Jan 312012
 

I read the article in “The Daily Beast” – The Path to Victory in November for Barack Obama and the Democrats by Michael Tomasky. One of the comments pointed out that President Obama doesn’t get credit for all the changes that he has made to support America’s recovery and that he doesn’t spend enough time explaining the economic benefits of focusing on fairness to the wage-earners, just the social benefits. Here was my response:

“Yeah, I thought the connection was more intuitively obvious. Perhaps the dots need to be explicitly connected.

When businesses or investors get more money, they tend to take it out of circulation; they save it (Apple is now sitting on about $100 Billion) or buy things like bonds, mutual funds, or other companies. When businesses or private equity firms buy a business, they often take it apart, sell some pieces, and lay off employees as they squeeze operations for fast profit.

When private citizens get more money, they tend to spend it on products and services. This money continues to circulate multiple times as the people they give it to also spend it on products and services. Eventually, companies and/or taxes reduce the circulation. When the government gets more money it also tends to spend it on products and services. There is no truth to “trickle-down economics;” there is only “bubble-up investments.” However, if you let private citizens and progressive governments spend, you stimulate the virtuous cycle of a recirculating self-reinforcing economy.

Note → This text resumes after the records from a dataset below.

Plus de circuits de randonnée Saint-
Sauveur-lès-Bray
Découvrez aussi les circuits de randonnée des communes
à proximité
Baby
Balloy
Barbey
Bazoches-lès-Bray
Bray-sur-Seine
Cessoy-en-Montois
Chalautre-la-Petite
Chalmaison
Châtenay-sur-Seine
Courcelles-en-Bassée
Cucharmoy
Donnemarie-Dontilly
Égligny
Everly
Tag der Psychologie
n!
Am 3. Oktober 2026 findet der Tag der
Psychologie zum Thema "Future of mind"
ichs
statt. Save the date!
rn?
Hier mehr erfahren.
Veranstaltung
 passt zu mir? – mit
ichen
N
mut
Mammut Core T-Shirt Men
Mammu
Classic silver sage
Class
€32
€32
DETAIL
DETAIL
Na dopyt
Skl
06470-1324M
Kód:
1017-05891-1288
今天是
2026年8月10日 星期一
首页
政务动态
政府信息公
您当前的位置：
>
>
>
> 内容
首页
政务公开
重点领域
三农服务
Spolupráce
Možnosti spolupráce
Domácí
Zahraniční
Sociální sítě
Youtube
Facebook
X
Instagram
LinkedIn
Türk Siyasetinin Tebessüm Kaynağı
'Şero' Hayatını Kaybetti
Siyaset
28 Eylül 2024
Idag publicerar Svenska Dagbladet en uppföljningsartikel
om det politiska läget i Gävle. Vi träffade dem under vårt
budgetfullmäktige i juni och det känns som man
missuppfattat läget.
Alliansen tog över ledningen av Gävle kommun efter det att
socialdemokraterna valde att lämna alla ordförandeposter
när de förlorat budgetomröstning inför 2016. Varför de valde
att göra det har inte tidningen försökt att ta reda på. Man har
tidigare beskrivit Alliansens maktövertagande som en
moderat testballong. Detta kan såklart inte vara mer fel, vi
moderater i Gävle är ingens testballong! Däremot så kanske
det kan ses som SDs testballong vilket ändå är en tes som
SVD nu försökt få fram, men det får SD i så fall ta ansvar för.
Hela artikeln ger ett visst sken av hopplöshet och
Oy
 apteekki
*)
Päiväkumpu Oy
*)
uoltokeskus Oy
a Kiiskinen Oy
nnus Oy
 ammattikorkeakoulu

There is an exception in the case of some conservative governments. Although a war can stimulate the economy through increased manufacturing and payrolls (as in WWII), It can also damage the economy if its costs are funded by printing money (as in Bush’s Iraq/Afghanistan). Plus, at the end of such a war investment, there is no significant tangible domestic benefit such as improved infrastructure.

Thus, President Obama is right to shift the emphasis from the last 30 years’ trend that favors robbing from the wage-earners (who make money by working) and favors making it easier for businesses, banks, and investors to make money from moving money. He is right to shift the emphasis from hoarding the fruits of American’s labors to planting, growing, nurturing, and replanting what we earn in ways that help more people to work and more people to earn more.”

Dec 292011
 

Source: Back to Work: Why We Need Smart Government for a Strong Economy by Bill Clinton
Abstracted from pages 4-6

How do we ensure America’s economic, political, and security leadership in the more competitive, complex, fragmented, and fast-changing world of the 21st century? The 2010 election involved inflated rhetoric and ferocious but often inaccurate attacks that shed more heat than light. The attack proved to be very effective in the election, but I thought it was all wrong.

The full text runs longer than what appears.